Storing objects whose size are run-time dependent contiguously in memory

https://softwareengineering.stackexchange.com/questions/347341

09-01-2021
|

Question

The background

I am working on an ECS in C++ for fun and I am trying to make it as efficient as possible. One of the optimisations I am striving to implement is to minimise cache misses by storing the components contiguously in the memory.

Since I want to expose the interface to Lua, I cannot use all the compile time goodness C++ offers. The tough part about it is that I don't know the size of the objects at the compile time. As I understand it, I can't just use std::vector<BaseComponent> and not experience object slicing.

TL;DR - The question

How do I store objects, whose sizes are known only at runtime, contiguously in the memory? The sizes of the objects in one container are identical.

Solution

How do I store objects, whose sizes are known only at runtime, contiguously in the memory? The sizes of the objects in one container are identical.

Allocate large chunks of memory.
Use placement new to initialize objects.

char* mem = new char[OBJECT_COUNT*sizeof(Object)];

// ...

// Keep track of where the next object can be constructed.
Object* obj = new (mem + offset) Object();

If you want the memory allocated to be aligned as per the alignment requirements of Object, you may use:

struct alignas(Object) object_s
{
  char dummy[sizeof(Object)];
};

object_t* mem = new object_s[OBJECT_COUNT]);

// ...

// Keep track of where the next object can be constructed.
Object* obj = new (mem + offset) Object();

OTHER TIPS

If you are looking for a standard approach, I cannot help you, but this is not particularly difficult to roll yourself if all the objects are the same size.

int maxNumberOfObjs = x;
int objectSize = y;
int count = 0;

void* ptr = malloc(maxNumberOfObjs * objectSize); //don't forget to free this or you will get a mem leak

//Add object
MyObj* myObjPtr = new (ptr + count * objectSize) MyObj();
++count;

//Iterate over your objects
int i = 0;
while (i < count)
{
    MyObj* obj = ptr + i * objectSize;
    ++i;
}

Been a while since I have done C++, so you may have to do a few tweaks and casts, but you get the idea I hope

Simplest solution which avoids getting down to x-raying bits and bytes and losing all type safety in the intermediate implementation: don't abstract/mix storage at the individual component, abstract/mix at the container level. Instead of BaseComponent you can use BaseComponents (notice plural) for your abstraction. Of course that means when you insert a concrete component (perhaps through some sort of factory), you need to downcast the relevant abstract container (though this is generally unavoidable with an ECS, especially if you can't use all the compile-time goodies, but it's centralized to one place in your ECS implementation) with the matching type info to insert the concrete component subtype to it by value.

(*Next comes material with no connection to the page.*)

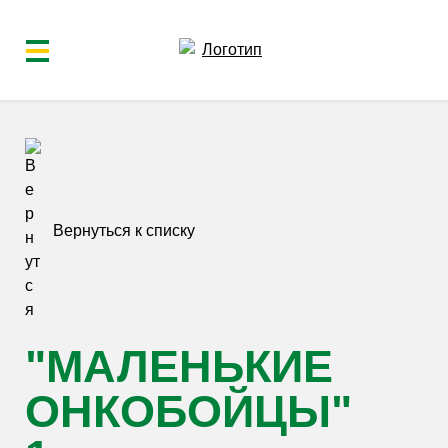
Вернуться к списку
"МАЛЕНЬКИЕ
ОНКОБОЙЦЫ"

This gets nuanced to the implementation (I can help with that if needed), but that's the fundamental strategy. The easiest way to store mixed types of elements where the elements of the same subtype are stored contiguously is abstract at the level of the container, and your polymorphic container is actually a container of containers.

A very simple (hasty and nasty, but minimalist) example, and this doesn't cover the bells and whistles of associating components to entities, or allowing non-hardcoded runtime type registration of components, but it shows a fundamental way to keep contiguity in your component subtypes:

struct FooComponent
{
    enum {id = 0};
    int x;
    int y;
};

struct BarComponent
{
    enum {id = 1};
    float z;
};

struct Components
{
    virtual ~Components() {}
};

template <class T>
struct ComponentsT: public Components
{
    // All components of a given type are stored contiguously,
    // by value.
    std::vector<T> comps;
};

struct Ecs
{
    Ecs()
    {
        // Insert concrete sequences/containers for Foo and Bar components.
        comps.emplace_back(new ComponentsT<FooComponent>);
        comps.emplace_back(new ComponentsT<BarComponent>);
    }

    template <class T>
    void insert(const T& comp)
    {
        // Fetch appropriate container based on associated type ID to T.
        typedef ComponentsT<T> SubComponents;
        SubComponents* sub_comps = dynamic_cast<SubComponents*>(comps[T::id].get());

        // Insert component of type T.
        sub_comps->comps.push_back(comp);
    }

    template <class T>
    T* get(int idx)
    {
        // Fetch appropriate container based on associated type ID to T.
        typedef ComponentsT<T> SubComponents;
        SubComponents* sub_comps = dynamic_cast<SubComponents*>(comps[T::id].get());

        // Return component of type T at specified index.
        return &sub_comps->comps[idx];
    }

    // A container of containers of different component types.
    std::vector<std::unique_ptr<Components>> comps;
};

At Runtime

Now being able to do things like register new component types on the fly at runtime gets really involved with a full-blown ECS implementation.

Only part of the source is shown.